Join the circulatory systems of two mice, one young and one old, a procedure known as heterochronic parabiosis, and the young one suffers some of the impact of aging while the old one loses some of that same impact. Regenerative capacity and stem cell activity are affected, for example. Researchers continue to search for factors in the blood that might explain this, but this work is still in its comparatively early stages. The question of the degree to which the mechanisms involve beneficial factors in young blood or harmful factors in old blood remains to be settled, with a range of interesting evidence on both sides. The "bad old blood" view seems to have the more compelling demonstration so far, I feel. If this is the case, benefits in the old mice are realized because the harmful factors in old blood are diluted by young blood, not because the young blood is providing beneficial signals.

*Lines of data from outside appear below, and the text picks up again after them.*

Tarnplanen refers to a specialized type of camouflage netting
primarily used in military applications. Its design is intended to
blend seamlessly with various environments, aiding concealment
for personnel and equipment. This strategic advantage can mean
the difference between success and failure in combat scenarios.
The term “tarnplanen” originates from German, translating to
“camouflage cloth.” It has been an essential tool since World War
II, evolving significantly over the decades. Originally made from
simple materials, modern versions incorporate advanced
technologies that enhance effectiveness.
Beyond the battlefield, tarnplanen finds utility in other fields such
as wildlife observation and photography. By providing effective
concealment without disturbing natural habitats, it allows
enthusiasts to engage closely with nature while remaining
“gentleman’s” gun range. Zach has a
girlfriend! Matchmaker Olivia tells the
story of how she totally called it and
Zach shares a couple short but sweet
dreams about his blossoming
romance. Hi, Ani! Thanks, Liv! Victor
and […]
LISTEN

Aging is a gradual biological process characterized by a decrease in cell and organism functions. Gingival wound healing is one of the impaired processes found in old rats. Here, we studied the in vivo wound healing process using a gingival repair rat model and an in vitro model using human gingival fibroblasts for cellular responses associated to wound healing. To do that, we evaluated cell proliferation of both epithelial and connective tissue cells in gingival wounds and found decreased of Ki67 nuclear staining in old rats when compared to their young counterparts.

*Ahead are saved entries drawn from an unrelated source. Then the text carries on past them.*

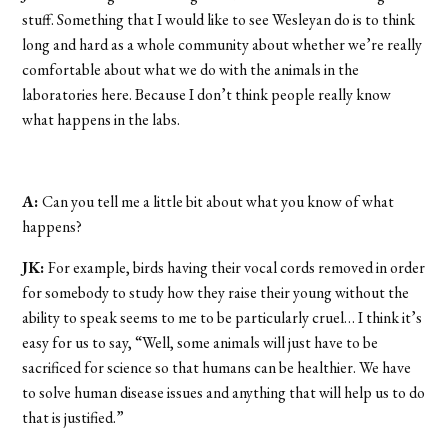
stuff. Something that I would like to see Wesleyan do is to think
long and hard as a whole community about whether we’re really
comfortable about what we do with the animals in the
laboratories here. Because I don’t think people really know
what happens in the labs.
A:
Can you tell me a little bit about what you know of what
happens?
JK:
For example, birds having their vocal cords removed in order
for somebody to study how they raise their young without the
ability to speak seems to me to be particularly cruel… I think it’s
easy for us to say, “Well, some animals will just have to be
sacrificed for science so that humans can be healthier. We have
to solve human disease issues and anything that will help us to do
that is justified.”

We next evaluated cellular responses of primary gingival fibroblast obtained from young subjects in the presence of human blood serum of individuals of different ages. Eighteen to sixty five years old masculine donors were classified into 3 groups: "young" from 18 to 22 years old, "middle-aged" from 30 to 48 years old and "aged" over 50 years old. Cell proliferation, measured through immunofluorescence for Ki67 and flow cytometry for DNA content, was decreased when middle-aged and aged serum was added to gingival fibroblasts compared to young serum. Myofibroblastic differentiation, measured through alpha-smooth muscle actin (α-SMA), was stimulated with young but not middle-aged or aged serum both the protein levels and incorporation of α-SMA into actin stress fibers. High levels of PDGF, VEGF, IL-6R were detected in blood serum from young subjects when compared to middle-aged and aged donors. In addition, the pro-inflammatory cytokines MCP-1 and TNF were increased in the serum of aged donors.

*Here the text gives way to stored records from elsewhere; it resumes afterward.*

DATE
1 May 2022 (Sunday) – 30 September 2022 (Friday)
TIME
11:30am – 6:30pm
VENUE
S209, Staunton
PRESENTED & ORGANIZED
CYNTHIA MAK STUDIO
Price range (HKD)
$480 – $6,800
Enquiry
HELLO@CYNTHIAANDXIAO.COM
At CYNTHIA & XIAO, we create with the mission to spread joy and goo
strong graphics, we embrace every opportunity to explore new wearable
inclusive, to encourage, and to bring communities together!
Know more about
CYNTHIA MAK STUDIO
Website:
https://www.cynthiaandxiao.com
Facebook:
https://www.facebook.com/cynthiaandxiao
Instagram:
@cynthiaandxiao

In wounds in old rats there is an increased of staining for TNF compared to young rat wounds. Moreover, healthy gingiva (non injury) shows less staining compared to a wound site, suggesting a role in wound healing. Moreover, serum from middle-aged and aged donors was able to stimulate cellular senescence in young cells as determined by the expression of senescence associated beta-galactosidase and histone H2A.X phosphorylated at Ser139. Further, we detected an increased frequency of γ-H2A.X-positive cells in aged rat gingival tissues. The present study suggests that serum factors present in middle-aged and aged individuals may be responsible, at least in part, for the altered responses observed during wound healing in aging.